Bahkan perkataannya akan meresap kedalam hati dan melenyapkan kegelapan jiwa. Seperti Air sejuk yang meresap di kerongkongan orang yang kehausan, bak nur cahaya yang memusnahkan kegelapan. Mereka itulah orang orang yang mendapat petunjuk. Dengan petunjuk mereka orang orang pun memperoleh petunjuk, dakwah mereka mendapat sambutan yang luas. Dengan nasehat mereka, hati bergetar dan mata menangis dengan nasehat mereka, ahli maksiat bertaubat dan orang orang sesat sadar serta kembali kejalan yang lurus.

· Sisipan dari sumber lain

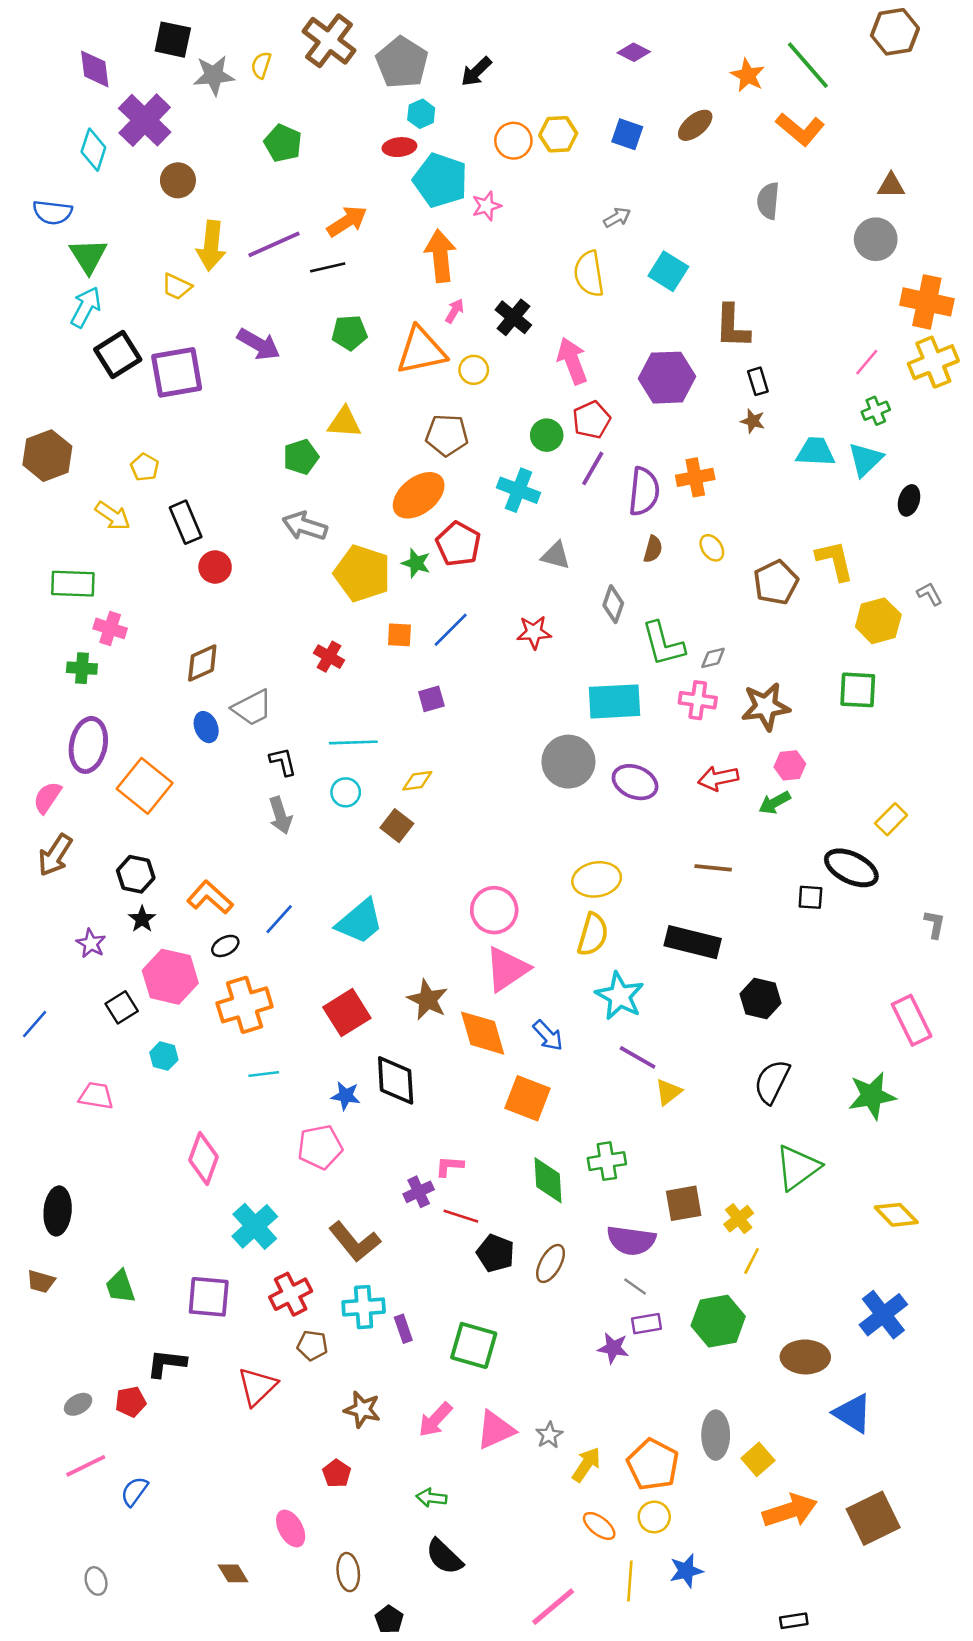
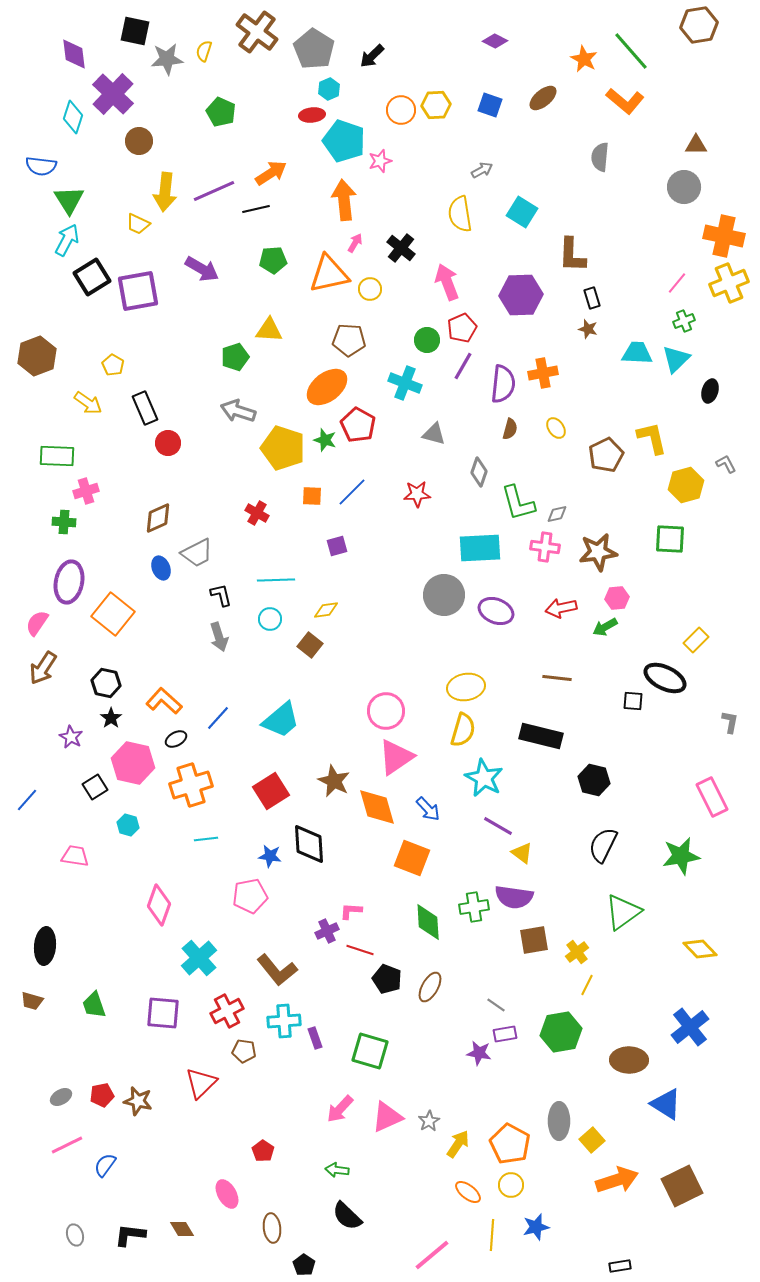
pink cross: (110, 628) -> (86, 491), turned -35
yellow triangle: (668, 1092) -> (522, 853), turned -45
purple semicircle: (631, 1240) -> (514, 897), moved
black L-shape: (166, 1363) -> (130, 1235), moved
brown star: (362, 1409) -> (138, 1101), moved

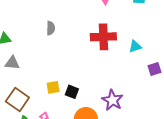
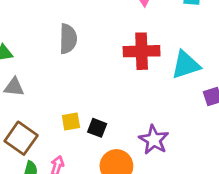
gray semicircle: (51, 28) -> (68, 39), size x1.5
cyan triangle: (135, 46) -> (186, 65), size x1.6

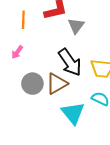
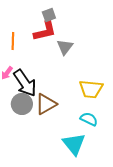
black arrow: (70, 62) -> (25, 83), moved
cyan triangle: (73, 113) -> (74, 144), moved

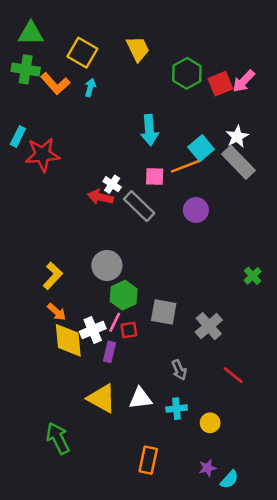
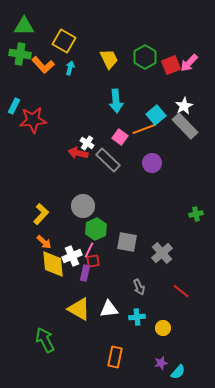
yellow trapezoid: (138, 49) -> (109, 59), moved
pink square: (155, 176) -> (120, 137), turned 35
green cross: (253, 276) -> (196, 214), turned 32
red square: (129, 330) -> (93, 261), moved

Ruhiyah seorang pengembang dakwah menjadi garis awal dan stasiun pemberhentian sementara bagi keberlangsungan dakwah. Kekayaan ruhiyah akan senantiasa membersamai dan mengantarkan kesuksesan dakwah ini. Ia aka mengantarkan sang pelaku dakwah pada suatu kondisi ruh yang selalu terjaga dan meningkatnya kecepatan daya responnya. Siapa pun ia yang tidak memiliki modal ruhiyah , ia akan tergilas oleh percepatan dakwah. Adapun modal ruhiyah hanya akan kita dapat kan tatkala kita bisa berhubungan baik dengan Allah.
2. Aspek Jasadiyah
Pada aspek Jasadiyah bagi pengemban dakwah juga akan mendapatkan indikator keseimbangan dalam bentuk tubuh sehat dan kuat dibutuhkan pengaturan pola makan yang baik, memilih makan makanan yang halal, baik dan menyehatkan, menjaga kebersihan (termasuk di dalam nya menjaga penampilan) dan menjalankan olahraga*.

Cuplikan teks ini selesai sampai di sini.